Hi Lulufruit
I have just seen your thread and thought I would join in as my situation is very similar to yours. We have been TTC for 3 years. I have just turned 38 my dh is going to be 44 in a couple of weeks.
After a year or so of TTC we saw our GP and were referred for all the relevant tests, unexplained infertility was the outcome and due to our ages IVF/ICSI was suggested but then swiftly followed up with the fact that we would have to pay for it as my dh has two kids from his previous marriage. This waqs quite a shock especially when we were told how much it would roughly cost.
They live in NI and due to is ex-wife being an absolute nightmare we only get to see them every so often and although I do get on with them (me and my husband have been together for 8 years) like you they are no way like my children and they never will be.

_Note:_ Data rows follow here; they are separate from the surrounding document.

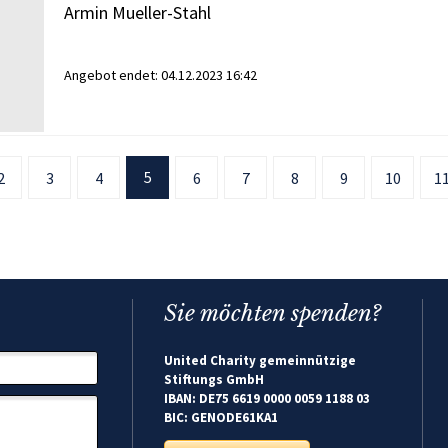
Armin Mueller-Stahl
Angebot endet:
04.12.2023 16:42
5
2
3
4
6
7
8
9
10
1
Sie möchten spenden?
United Charity gemeinnützige
Stiftungs GmbH
IBAN: DE75 6619 0000 0059 1188 03
BIC: GENODE61KA1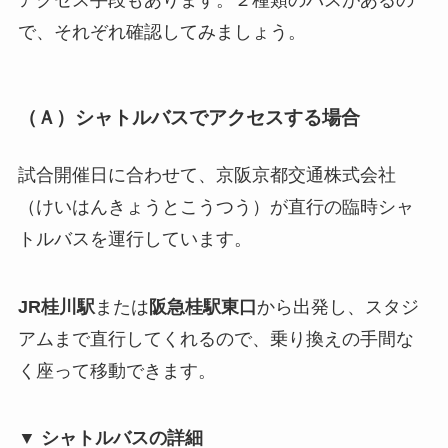
アクセス手段もあります。２種類のバスがあるの
で、それぞれ確認してみましょう。
（Ａ）シャトルバスでアクセスする場合
試合開催日に合わせて、京阪京都交通株式会社
（けいはんきょうとこうつう）が直行の臨時シャ
トルバスを運行しています。
JR桂川駅
または
阪急桂駅東口
から出発し、スタジ
アムまで直行してくれるので、乗り換えの手間な
く座って移動できます。
▼ シャトルバスの詳細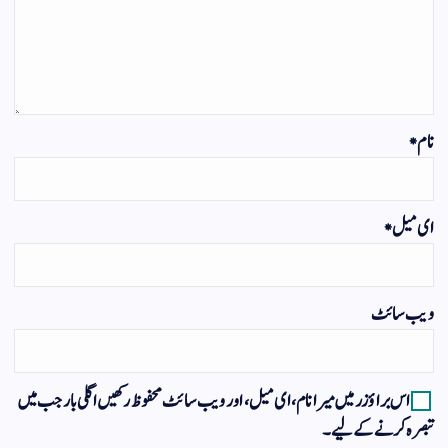
نام
*
ای میل
*
ویب‌ سائٹ
اس براؤزر میں میرا نام، ای میل، اور ویب سائٹ محفوظ رکھیں اگلی بار جب میں
تبصرہ کرنے کےلیے۔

Anyway after a lot of consideration we re-mortgaged our home to raise the £6k for the IVF/ICSI and have started treatment last Thursday (I am doing long protocol so I am just on the pill at the moment, my next scan is on 16/12 when I should start the injections).
I went through exactly the same thoughts as you, thinking about how it would be ok just the two of us or instead of IVF/ICSI should we consider adoption etc but as soon as I thought like that my heart would remind me how much I want a child of my own and a child with my husband and how really I am just avoiding what needs to be done because I was scared/worried etc
So here we are paying to give IVF/ICSI a chance, if it doesn't work we will have to sit down and re-think our next move because we cannot keep paying for more treatments but at least I would know that I had tried everything possible to have a baby and would have no regrets in the future about not giving IVF/ICSI a go.
I am not saying that is what you should do Lulu at all I am just giving you my story.
Like many girls on the infertility threads that I have joined I have sat on the sofa in tears that it has come to this but have to stay strong and positive.
This threads/groups this girls have been a life saver!